== Exercise details ==
Every line from the line containing "Publicações Maitreya" through the final line below must be returned exactly, and no other line.

[Exercise inputs Boundary: Start]

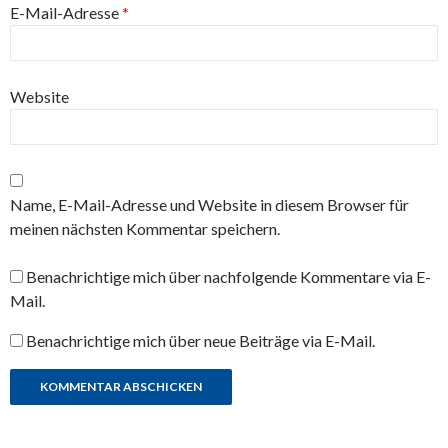
E-Mail-Adresse
*
Website
Name, E-Mail-Adresse und Website in diesem Browser für
meinen nächsten Kommentar speichern.
Benachrichtige mich über nachfolgende Kommentare via E-
Mail.
Benachrichtige mich über neue Beiträge via E-Mail.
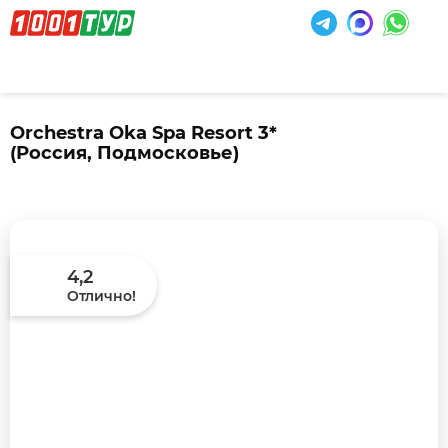
Orchestra Oka Spa Resort 3*
(Россия, Подмосковье)
4,2
Отлично!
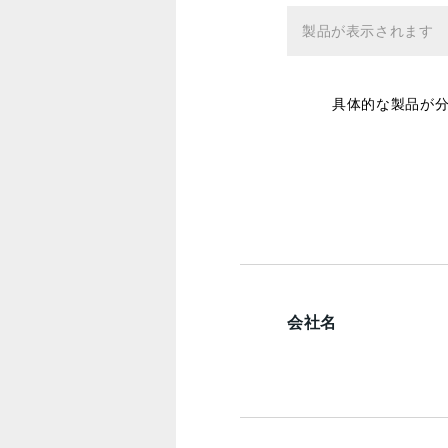
具体的な製品が
会社名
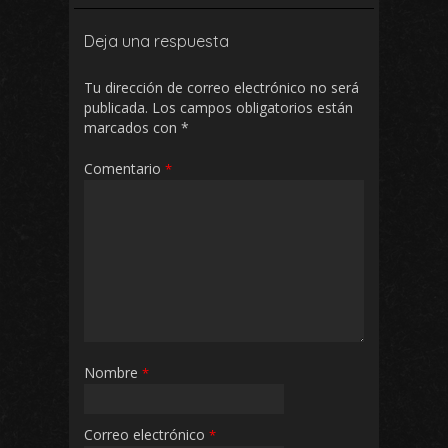
Deja una respuesta
Tu dirección de correo electrónico no será
publicada.
Los campos obligatorios están
marcados con
*
Comentario
*
Nombre
*
Correo electrónico
*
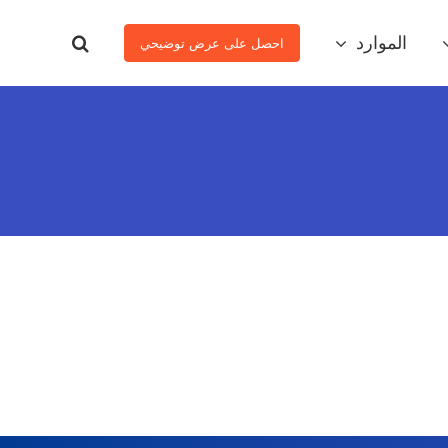
الموارد
احصل على عرض توضيحي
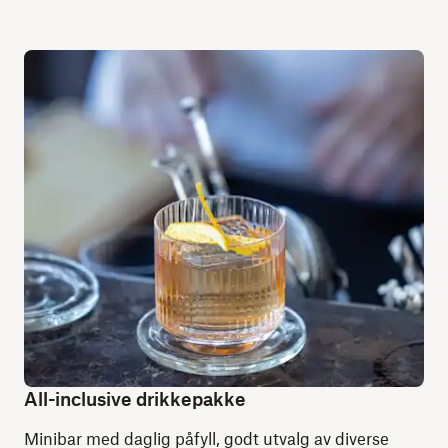
All-inclusive drikkepakke
Minibar med daglig påfyll, godt utvalg av diverse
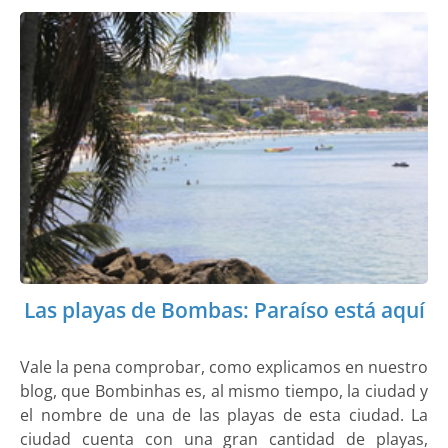
Las playas de Bombas: Paraíso está aquí
Vale la pena comprobar, como explicamos en nuestro
blog, que Bombinhas es, al mismo tiempo, la ciudad y
el nombre de una de las playas de esta ciudad. La
ciudad cuenta con una gran cantidad de playas,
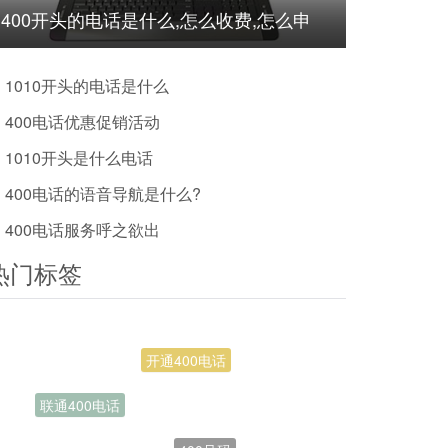
400开头的电话是什么,怎么收费,怎么申
请?
1010开头的电话是什么
400电话优惠促销活动
1010开头是什么电话
400电话的语音导航是什么?
400电话服务呼之欲出
热门标签
400号码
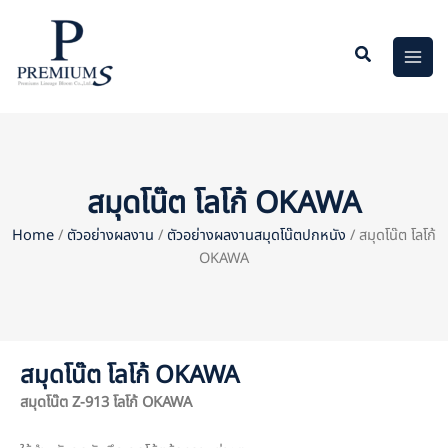
Skip
to
content
สมุดโน๊ต โลโก้ OKAWA
Home
/
ตัวอย่างผลงาน
/
ตัวอย่างผลงานสมุดโน๊ตปกหนัง
/ สมุดโน๊ต โลโก้
OKAWA
สมุดโน๊ต โลโก้ OKAWA
สมุดโน๊ต
Z-913 โลโก้ OKAWA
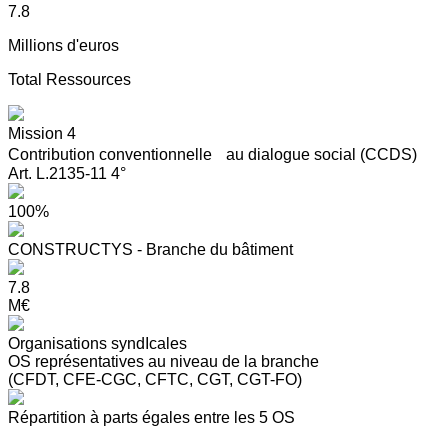
7.8
Millions d'euros
Total Ressources
Mission 4
Contribution conventionnelle au dialogue social (CCDS)
Art. L.2135-11 4°
100%
CONSTRUCTYS - Branche du bâtiment
7.8
M€
Organisations syndIcales
OS représentatives au niveau de la branche
(CFDT, CFE-CGC, CFTC, CGT, CGT-FO)
Répartition à parts égales entre les 5 OS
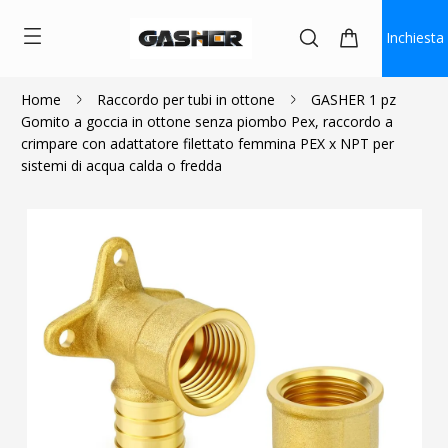
Inchiesta
Home
Raccordo per tubi in ottone
GASHER 1 pz
Gomito a goccia in ottone senza piombo Pex, raccordo a
$3.20
~
$4.33
crimpare con adattatore filettato femmina PEX x NPT per
sistemi di acqua calda o fredda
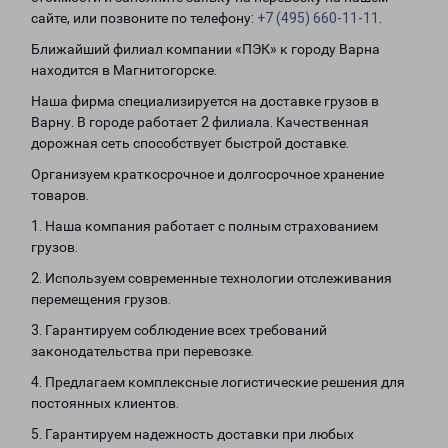
сайте, или позвоните по телефону:
+7 (495) 660-11-11
.
Ближайший филиал компании «ПЭК» к городу Варна
находится в Магнитогорске.
Наша фирма специализируется на доставке грузов в
Варну. В городе работает 2 филиала. Качественная
дорожная сеть способствует быстрой доставке.
Организуем краткосрочное и долгосрочное хранение
товаров.
1. Наша компания работает с полным страхованием
грузов.
2. Используем современные технологии отслеживания
перемещения грузов.
3. Гарантируем соблюдение всех требований
законодательства при перевозке.
4. Предлагаем комплексные логистические решения для
постоянных клиентов.
5. Гарантируем надежность доставки при любых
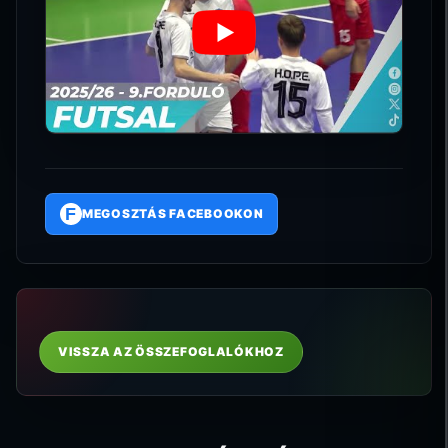
F
MEGOSZTÁS FACEBOOKON
VISSZA AZ ÖSSZEFOGLALÓKHOZ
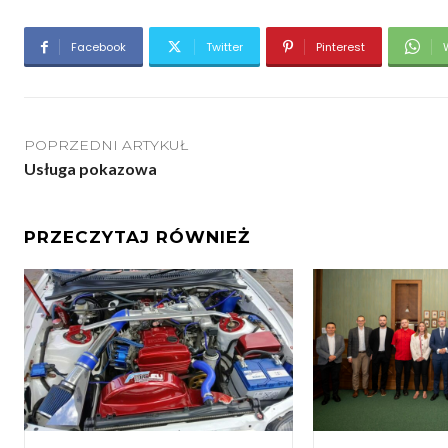
Facebook
Twitter
Pinterest
POPRZEDNI ARTYKUŁ
Usługa pokazowa
PRZECZYTAJ RÓWNIEŻ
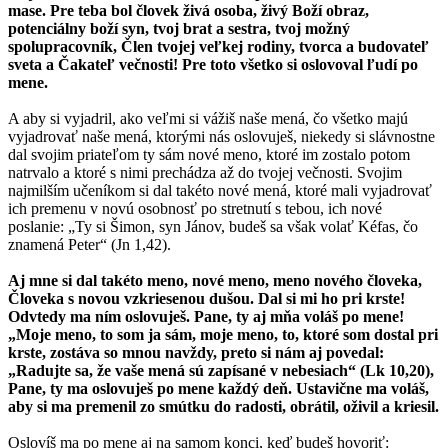
mase. Pre teba bol človek živá osoba, živý Boží obraz,
potenciálny boží syn, tvoj brat a sestra, tvoj možný
spolupracovník, Člen tvojej veľkej rodiny, tvorca a budovateľ
sveta a Čakateľ večnosti! Pre toto všetko si oslovoval ľudí po
mene.
A aby si vyjadril, ako veľmi si vážiš naše mená, čo všetko majú
vyjadrovať naše mená, ktorými nás oslovuješ, niekedy si slávnostne
dal svojim priateľom ty sám nové meno, ktoré im zostalo potom
natrvalo a ktoré s nimi prechádza až do tvojej večnosti. Svojim
najmilším učeníkom si dal takéto nové mená, ktoré mali vyjadrovať
ich premenu v novú osobnosť po stretnutí s tebou, ich nové
poslanie: „Ty si Šimon, syn Jánov, budeš sa však volať Kéfas, čo
znamená Peter“ (Jn 1,42).
Aj mne si dal takéto meno, nové meno, meno nového človeka,
Človeka s novou vzkriesenou dušou. Dal si mi ho pri krste!
Odvtedy ma ním oslovuješ. Pane, ty aj mňa voláš po mene!
„Moje meno, to som ja sám, moje meno, to, ktoré som dostal pri
krste, zostáva so mnou navždy, preto si nám aj povedal:
„Radujte sa, že vaše mená sú zapísané v nebesiach“ (Lk 10,20),
Pane, ty ma oslovuješ po mene každý deň. Ustavične ma voláš,
aby si ma premenil zo smútku do radosti, obrátil, oživil a kriesil.
Oslovíš ma po mene aj na samom konci, keď budeš hovoriť:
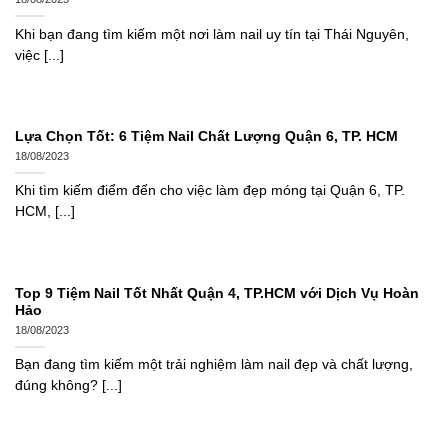
Khi bạn đang tìm kiếm một nơi làm nail uy tín tại Thái Nguyên,
việc [...]
Lựa Chọn Tốt: 6 Tiệm Nail Chất Lượng Quận 6, TP. HCM
18/08/2023
Khi tìm kiếm điểm đến cho việc làm đẹp móng tại Quận 6, TP.
HCM, [...]
Top 9 Tiệm Nail Tốt Nhất Quận 4, TP.HCM với Dịch Vụ Hoàn
Hảo
18/08/2023
Bạn đang tìm kiếm một trải nghiệm làm nail đẹp và chất lượng,
đúng không? [...]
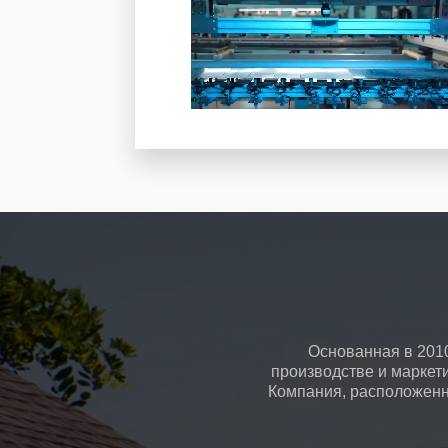
Основанная в 2010
производстве и маркет
Компания, расположенна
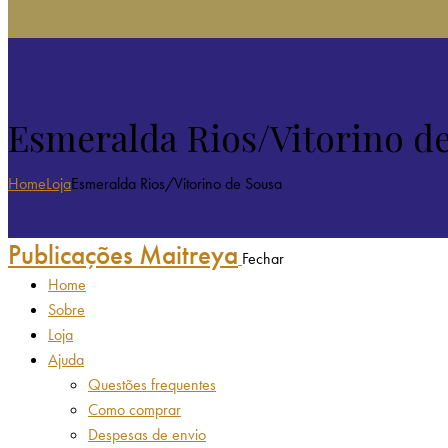
Esmeralda Rios/Vitorino d
Home
Loja
Esmeralda Rios/Vitorino de Sousa
Publicações Maitreya
Fechar
Home
Sobre
Loja
Ajuda
Questões frequentes
Como comprar
Despesas de envio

[Exercise inputs Boundary: End]

== Solution to this problem ==
Publicações Maitreya
Fechar
Home
Sobre
Loja
Ajuda
Questões frequentes
Como comprar
Despesas de envio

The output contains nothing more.